=== TASK DESCRIPTION ===
Everything from the line holding "FOOD PACKAGING (356, 286)" to the last line of the material below must be retyped exactly, minus any pictures.
SUPPLIED MATERIAL Block Start
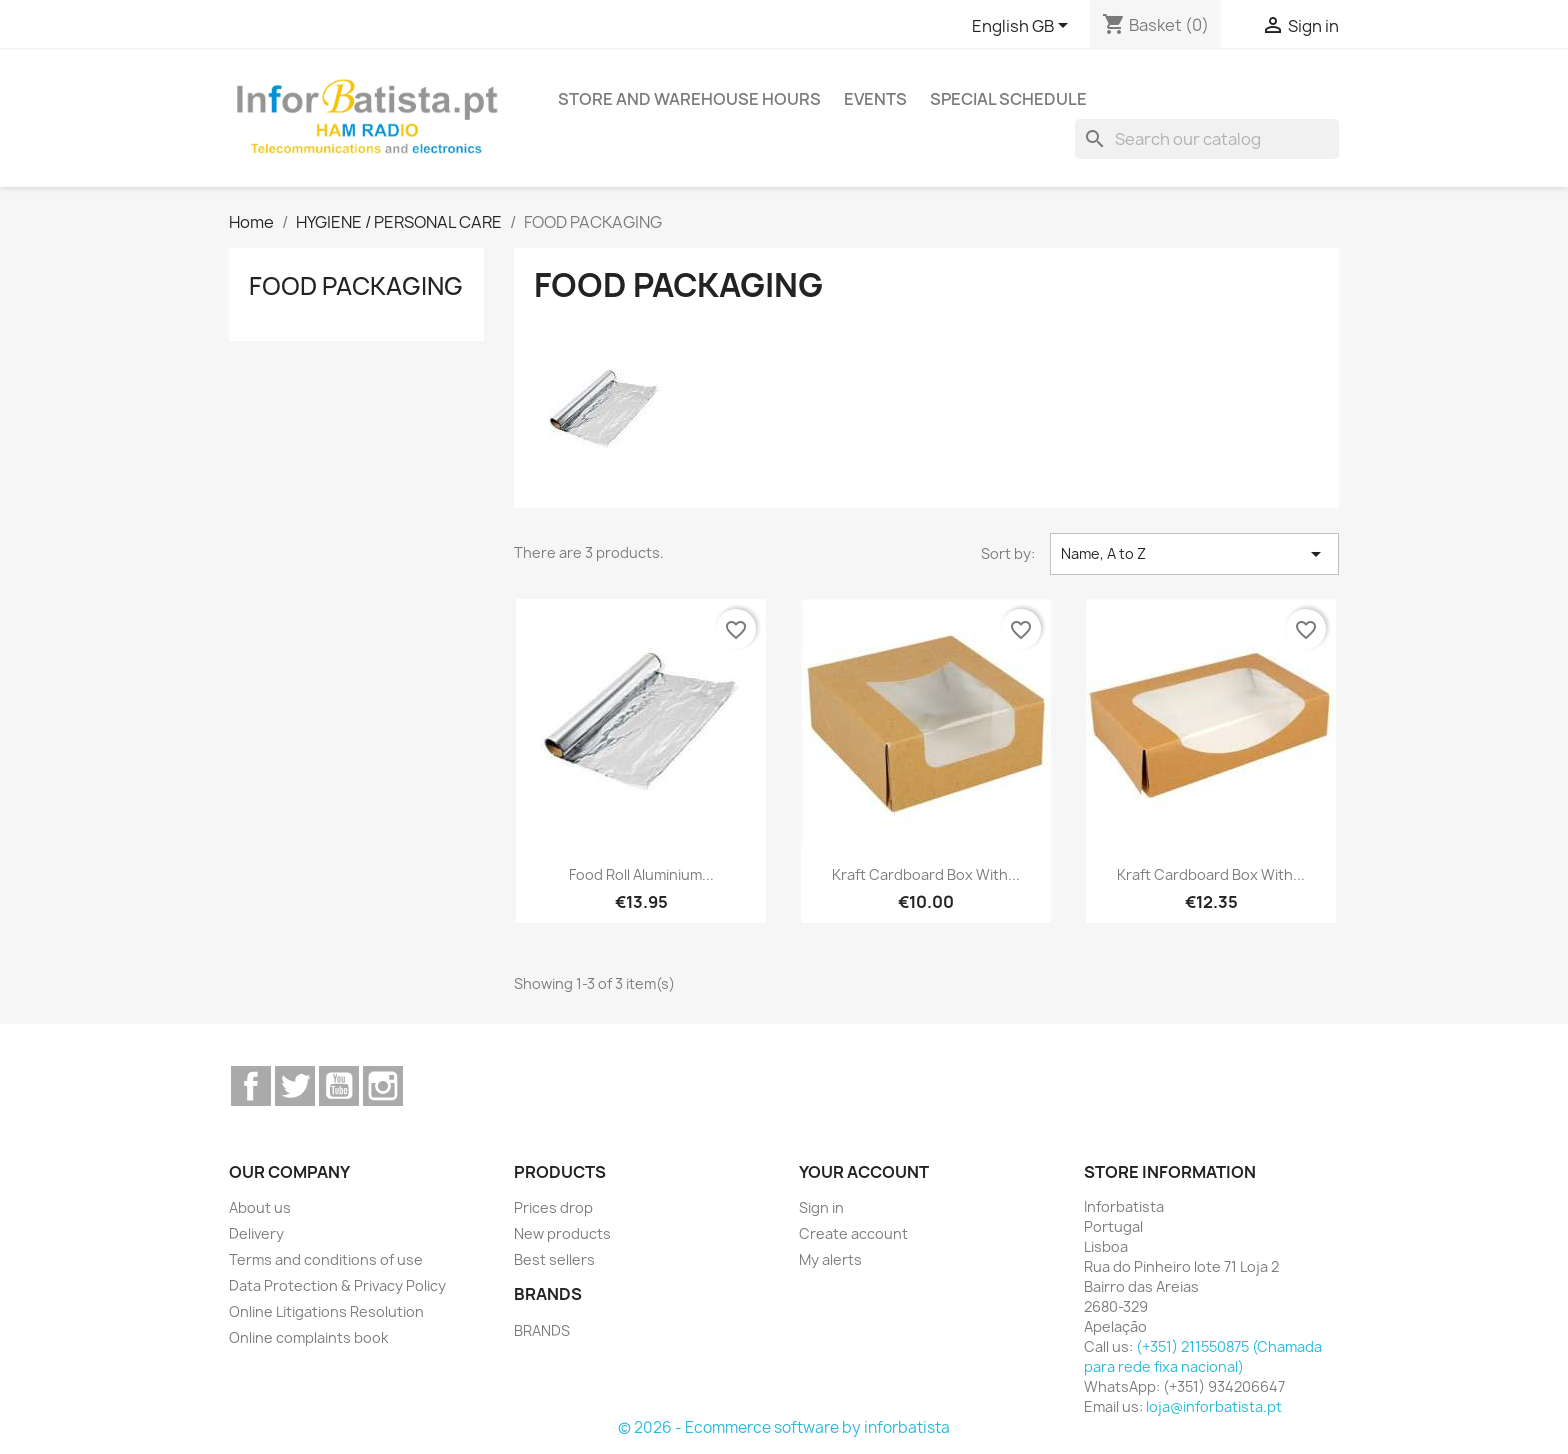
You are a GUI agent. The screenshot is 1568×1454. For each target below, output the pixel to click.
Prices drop (553, 1207)
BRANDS (542, 1330)
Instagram (383, 1086)
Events (875, 99)
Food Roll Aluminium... (641, 874)
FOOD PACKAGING (356, 286)
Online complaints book (308, 1337)
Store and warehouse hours (689, 99)
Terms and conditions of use (326, 1259)
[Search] (1207, 139)
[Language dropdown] (1023, 27)
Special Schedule (1008, 99)
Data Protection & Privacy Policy (337, 1285)
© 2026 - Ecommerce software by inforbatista (784, 1427)
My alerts (830, 1259)
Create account (853, 1233)
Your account (864, 1172)
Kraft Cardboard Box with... (926, 874)
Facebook (251, 1086)
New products (562, 1233)
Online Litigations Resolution (326, 1311)
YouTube (339, 1086)
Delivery (256, 1233)
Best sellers (554, 1259)
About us (260, 1207)
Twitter (295, 1086)
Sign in (821, 1207)
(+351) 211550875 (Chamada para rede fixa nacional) (1203, 1356)
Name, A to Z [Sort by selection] (1194, 554)
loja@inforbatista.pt (1214, 1406)
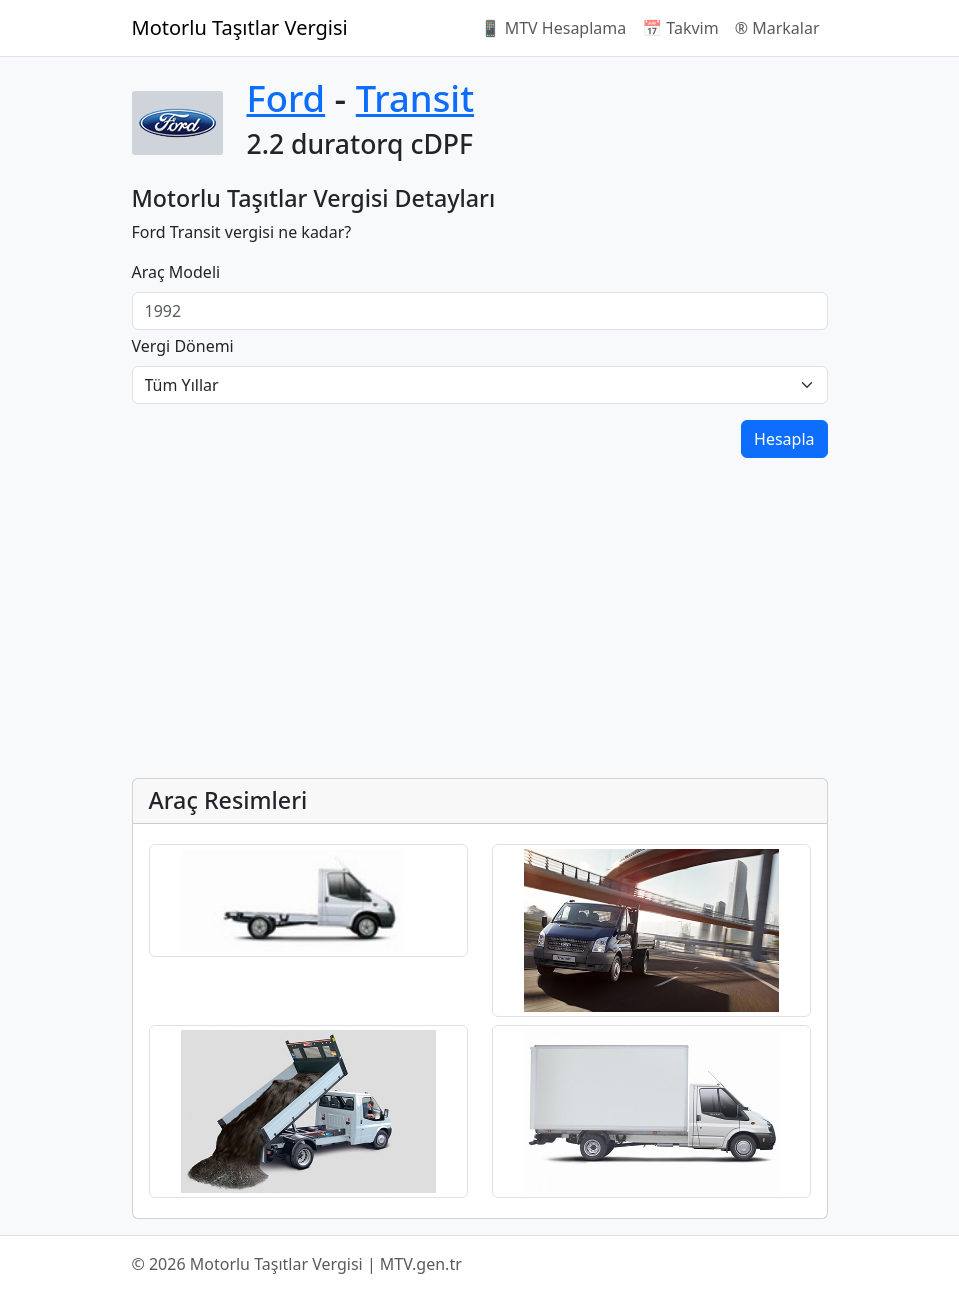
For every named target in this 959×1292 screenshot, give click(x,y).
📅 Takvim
SUPPLIED MATERIAL Block End
=== ANSWER TO THIS EXERCISE ===
FOOD PACKAGING (356, 286)
Online complaints book (308, 1337)
Store and warehouse hours (689, 99)
Terms and conditions of use (326, 1259)
[Search] (1207, 139)
[Language dropdown] (1023, 27)
Special Schedule (1008, 99)
Data Protection & Privacy Policy (337, 1285)
© 2026 - Ecommerce software by inforbatista (784, 1427)
My alerts (830, 1259)
Create account (853, 1233)
Your account (864, 1172)
Kraft Cardboard Box with... (926, 874)
Facebook (251, 1086)
New products (562, 1233)
Online Litigations Resolution (326, 1311)
YouTube (339, 1086)
Delivery (256, 1233)
Best sellers (554, 1259)
About us (260, 1207)
Twitter (295, 1086)
Sign in (821, 1207)
(+351) 211550875 (Chamada para rede fixa nacional) (1203, 1356)
Name, A to Z [Sort by selection] (1194, 554)
loja@inforbatista.pt (1214, 1406)
For every named target in this 959×1292 screenshot, give click(x,y).
📅 Takvim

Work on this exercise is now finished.